[ aws . iam ]

upload-signing-certificate

Description

Uploads an X.509 signing certificate and associates it with the specified IAM user. Some Amazon Web Services services require you to use certificates to validate requests that are signed with a corresponding private key. When you upload the certificate, its default status is Active .

For information about when you would use an X.509 signing certificate, see Managing server certificates in IAM in the IAM User Guide .

If the UserName is not specified, the IAM user name is determined implicitly based on the Amazon Web Services access key ID used to sign the request. This operation works for access keys under the Amazon Web Services account. Consequently, you can use this operation to manage Amazon Web Services account root user credentials even if the Amazon Web Services account has no associated users.

Note

Because the body of an X.509 certificate can be large, you should use POST rather than GET when calling UploadSigningCertificate . For information about setting up signatures and authorization through the API, see Signing Amazon Web Services API requests in the Amazon Web Services General Reference . For general information about using the Query API with IAM, see Making query requests in the IAM User Guide .

See also: AWS API Documentation

See ‘aws help’ for descriptions of global parameters.

Synopsis

  upload-signing-certificate
[--user-name <value>]
--certificate-body <value>
[--cli-input-json | --cli-input-yaml]
[--generate-cli-skeleton <value>]

Options

--user-name (string)

The name of the user the signing certificate is for.

This parameter allows (through its regex pattern ) a string of characters consisting of upper and lowercase alphanumeric characters with no spaces. You can also include any of the following characters: _+=,.@-

--certificate-body (string)

The contents of the signing certificate.

The regex pattern used to validate this parameter is a string of characters consisting of the following:

  • Any printable ASCII character ranging from the space character (\u0020 ) through the end of the ASCII character range

  • The printable characters in the Basic Latin and Latin-1 Supplement character set (through \u00FF )

  • The special characters tab (\u0009 ), line feed (\u000A ), and carriage return (\u000D )

--cli-input-json | --cli-input-yaml (string) Reads arguments from the JSON string provided. The JSON string follows the format provided by --generate-cli-skeleton. If other arguments are provided on the command line, those values will override the JSON-provided values. It is not possible to pass arbitrary binary values using a JSON-provided value as the string will be taken literally. This may not be specified along with --cli-input-yaml.

--generate-cli-skeleton (string) Prints a JSON skeleton to standard output without sending an API request. If provided with no value or the value input, prints a sample input JSON that can be used as an argument for --cli-input-json. Similarly, if provided yaml-input it will print a sample input YAML that can be used with --cli-input-yaml. If provided with the value output, it validates the command inputs and returns a sample output JSON for that command. The generated JSON skeleton is not stable between versions of the AWS CLI and there are no backwards compatibility guarantees in the JSON skeleton generated.

See ‘aws help’ for descriptions of global parameters.

Examples

Note

To use the following examples, you must have the AWS CLI installed and configured. See the Getting started guide in the AWS CLI User Guide for more information.

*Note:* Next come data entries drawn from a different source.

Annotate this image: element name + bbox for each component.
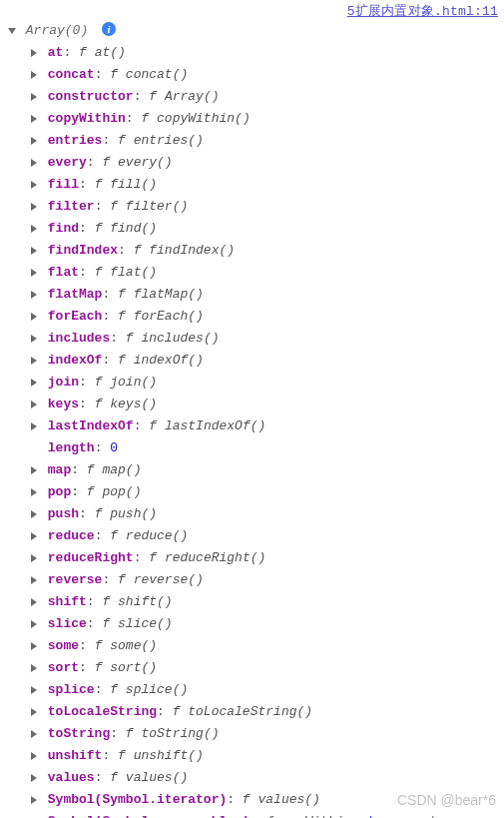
property-row[interactable]: slice: f slice() [28,613,504,635]
property-key: map [48,462,71,477]
chevron-right-icon[interactable] [28,108,40,130]
property-row[interactable]: flatMap: f flatMap() [28,284,504,306]
chevron-right-icon[interactable] [28,525,40,547]
chevron-right-icon[interactable] [28,415,40,437]
chevron-right-icon[interactable] [28,240,40,262]
function-name: splice() [126,682,188,697]
source-link[interactable]: 5扩展内置对象.html:11 [347,2,498,20]
property-row[interactable]: join: f join() [28,372,504,394]
chevron-right-icon[interactable] [28,130,40,152]
chevron-down-icon[interactable] [6,20,18,42]
function-f-glyph: f [110,770,118,785]
chevron-right-icon[interactable] [28,635,40,657]
property-row[interactable]: indexOf: f indexOf() [28,350,504,372]
svg-marker-17 [31,401,37,409]
property-row-unscopables[interactable]: Symbol(Symbol.unscopables): {copyWithin:… [28,811,504,818]
property-row[interactable]: reduce: f reduce() [28,525,504,547]
property-row[interactable]: lastIndexOf: f lastIndexOf() [28,415,504,437]
chevron-right-icon[interactable] [28,657,40,679]
chevron-right-icon[interactable] [28,196,40,218]
property-row[interactable]: toString: f toString() [28,723,504,745]
tree-root-row[interactable]: Array(0) i [6,20,504,42]
property-key: flat [48,265,79,280]
chevron-right-icon[interactable] [28,42,40,64]
property-row[interactable]: sort: f sort() [28,657,504,679]
property-row[interactable]: push: f push() [28,503,504,525]
function-name: indexOf() [134,353,204,368]
property-row[interactable]: map: f map() [28,459,504,481]
property-row[interactable]: some: f some() [28,635,504,657]
property-row[interactable]: filter: f filter() [28,196,504,218]
chevron-right-icon[interactable] [28,547,40,569]
svg-marker-35 [31,796,37,804]
chevron-right-icon[interactable] [28,723,40,745]
property-row[interactable]: every: f every() [28,152,504,174]
chevron-right-icon[interactable] [28,745,40,767]
chevron-right-icon[interactable] [28,459,40,481]
svg-marker-29 [31,664,37,672]
chevron-right-icon[interactable] [28,701,40,723]
chevron-right-icon[interactable] [28,64,40,86]
property-key: every [48,155,87,170]
chevron-right-icon[interactable] [28,306,40,328]
property-row[interactable]: copyWithin: f copyWithin() [28,108,504,130]
property-row[interactable]: values: f values() [28,767,504,789]
chevron-right-icon[interactable] [28,372,40,394]
property-key: includes [48,331,110,346]
chevron-right-icon[interactable] [28,613,40,635]
chevron-right-icon[interactable] [28,152,40,174]
chevron-right-icon[interactable] [28,174,40,196]
function-f-glyph: f [141,111,149,126]
property-row[interactable]: reduceRight: f reduceRight() [28,547,504,569]
chevron-right-icon[interactable] [28,86,40,108]
chevron-right-icon[interactable] [28,767,40,789]
svg-marker-32 [31,730,37,738]
function-f-glyph: f [95,375,103,390]
svg-marker-7 [31,181,37,189]
property-row[interactable]: constructor: f Array() [28,86,504,108]
chevron-right-icon[interactable] [28,679,40,701]
property-key: sort [48,660,79,675]
chevron-right-icon[interactable] [28,789,40,811]
chevron-right-icon[interactable] [28,569,40,591]
property-row[interactable]: concat: f concat() [28,64,504,86]
property-row[interactable]: keys: f keys() [28,394,504,415]
chevron-right-icon[interactable] [28,218,40,240]
svg-marker-0 [8,28,16,34]
property-row[interactable]: fill: f fill() [28,174,504,196]
property-row-length[interactable]: length: 0 [28,437,504,459]
chevron-right-icon[interactable] [28,503,40,525]
property-row[interactable]: pop: f pop() [28,481,504,503]
chevron-right-icon[interactable] [28,591,40,613]
property-row[interactable]: toLocaleString: f toLocaleString() [28,701,504,723]
function-f-glyph: f [87,484,95,499]
property-key: lastIndexOf [48,418,134,433]
chevron-right-icon[interactable] [28,394,40,415]
property-row[interactable]: findIndex: f findIndex() [28,240,504,262]
property-row[interactable]: reverse: f reverse() [28,569,504,591]
chevron-right-icon[interactable] [28,284,40,306]
chevron-right-icon[interactable] [28,350,40,372]
info-icon[interactable]: i [102,22,116,36]
property-row[interactable]: includes: f includes() [28,328,504,350]
property-row[interactable]: find: f find() [28,218,504,240]
function-name: pop() [102,484,141,499]
svg-marker-3 [31,93,37,101]
svg-marker-24 [31,554,37,562]
property-row[interactable]: unshift: f unshift() [28,745,504,767]
property-row[interactable]: entries: f entries() [28,130,504,152]
chevron-right-icon[interactable] [28,481,40,503]
property-row[interactable]: flat: f flat() [28,262,504,284]
property-row[interactable]: forEach: f forEach() [28,306,504,328]
chevron-right-icon[interactable] [28,811,40,818]
function-f-glyph: f [118,309,126,324]
chevron-right-icon[interactable] [28,262,40,284]
function-name: copyWithin() [157,111,251,126]
svg-marker-12 [31,291,37,299]
chevron-right-icon[interactable] [28,328,40,350]
property-row[interactable]: shift: f shift() [28,591,504,613]
property-row[interactable]: at: f at() [28,42,504,64]
function-name: reduce() [126,528,188,543]
property-row[interactable]: splice: f splice() [28,679,504,701]
property-row[interactable]: Symbol(Symbol.iterator): f values() [28,789,504,811]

Unless otherwise stated, all examples have unix-like quotation rules. These examples will need to be adapted to your terminal’s quoting rules. See Using quotation marks with strings in the AWS CLI User Guide .

To upload a signing certificate for an IAM user

The following upload-signing-certificate command uploads a signing certificate for the IAM user named Bob:

aws iam upload-signing-certificate --user-name Bob --certificate-body file://certificate.pem

Output:

{
    "Certificate": {
        "UserName": "Bob",
        "Status": "Active",
        "CertificateBody": "-----BEGIN CERTIFICATE-----<certificate-body>-----END CERTIFICATE-----",
        "CertificateId": "TA7SMP42TDN5Z26OBPJE7EXAMPLE",
        "UploadDate": "2013-06-06T21:40:08.121Z"
    }
}

The certificate is in a file named certificate.pem in PEM format.

For more information, see Creating and Uploading a User Signing Certificate in the Using IAM guide.

Output

Certificate -> (structure)

Information about the certificate.

UserName -> (string)

The name of the user the signing certificate is associated with.

CertificateId -> (string)

The ID for the signing certificate.

CertificateBody -> (string)

The contents of the signing certificate.

Status -> (string)

The status of the signing certificate. Active means that the key is valid for API calls, while Inactive means it is not.

UploadDate -> (timestamp)

The date when the signing certificate was uploaded.